Reclaim SRE- Let's put Engineering back into Site Reliability Engineering

The Problem

SRE in name only

Every week, engineers post something like this:

"So I have an SRE role but 80% of our tasks are support and 20% are responding to alerts... What can I do to be an SRE or apply for an SRE job? I have almost 3 years of experience."

r/sre, every week, ad nauseam

This engineer isn't as confused about SRE as much as their company is. They have a title that means one thing, and responsibilities that are completely different. It feels like a bait and switch.

This misperception of "SRE" has sadly spread faster than the actual practice. That gap is costing engineers their career trajectory- and companies the opportunity to truly invest in better reliability.

The definition

What SRE actually is

SRE was defined by Google's Ben Treynor Sloss in 2003, first articulated publicly in a 2014 SREcon talk, and introduced fully in the 2016 SRE Book. The core idea is simple and specific: apply software engineering to solve operations problems. The goal is not to add more humans to soak up manual effort and incidents- it's to eliminate the sources of those things in the first place.

SRE concerns itself with availability, latency, performance, efficiency, change management, and capacity planning- in addition to monitoring and incident response. Teams that are pigeonholed to only the last two concerns aren't a true SRE practice.

Key texts: the Google SRE Book (free online) and the SRE Workbook (free online).

The original rules

Ben Treynor Sloss's founding practices

These are the practices Treynor Sloss articulated when he invented SRE at Google. They're specific to Google- but the spirit of what he was attempting quickly emerges.

Source: Ben Treynor Sloss, Google - SREcon14

Hire only coders.

Have an SLA for your service.

Measure and report performance against the SLA.

Use Error Budgets and gate launches on them.

Have a common staffing pool for SRE and Developers.

Have excess Ops work flow to the Dev team.

Cap SRE operational load at 50%.

Share 5% of Ops work with the Dev team.

Oncall teams should have at least 8 people at one location, or 6 people at each of multiple locations.

Aim for a maximum of two events per on-call shift.

Do a postmortem for every event.

Postmortems are blameless and focus on process and technology, not people.

SRE practices, distilled

Five practices for any team

Google's rules were written for Google. Most teams aren't running global infrastructure with thousands of engineers.
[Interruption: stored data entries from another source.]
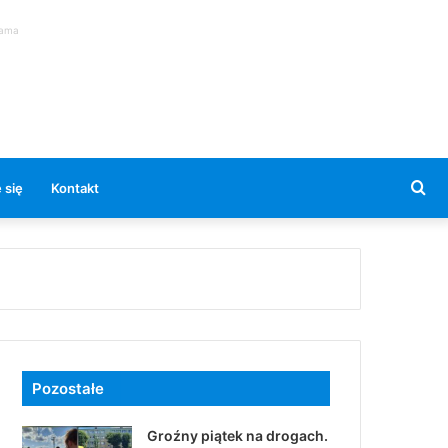
lama
Se
 się
Kontakt
for
Pozostałe
Groźny piątek na drogach.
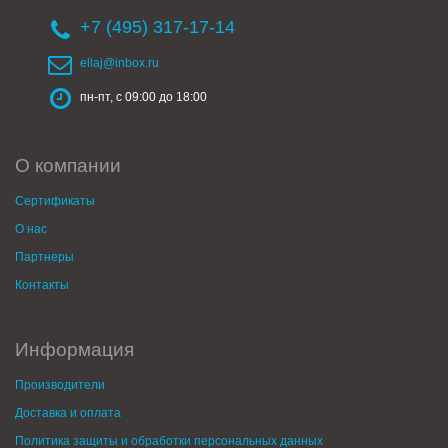
+7 (495) 317-17-14
ellaj@inbox.ru
пн-пт, с 09:00 до 18:00
О компании
Сертификаты
О нас
Партнеры
Контакты
Информация
Производители
Доставка и оплата
Политика защиты и обработки персональных данных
These five practices translate the spirit of SRE for everyone else.

Operational responsibility is shared and managed via automation

The team is incentivized to eliminate sources of toil, not delegate them to someone else.

Customer success is quantitatively measured

Service Level Objectives provide an empirical and shared view of the users' experience and how the team's actions affect it. Reliability is not a feeling- it can be measured, and measurements inform decisions.

Error budgets inform work prioritization

If production no longer performs at the level required for customer success, reliability improvements take top priority- which may mean pausing new feature releases, deprioritizing feature work, or both. Conversely, a healthy error budget is permission to take more risks.

The team learns from failure in a blameless way

We create psychological safety so that we can speak openly about the contributing factors to an incident. Ben Treynor Sloss said it best: focus on process and technology, not people.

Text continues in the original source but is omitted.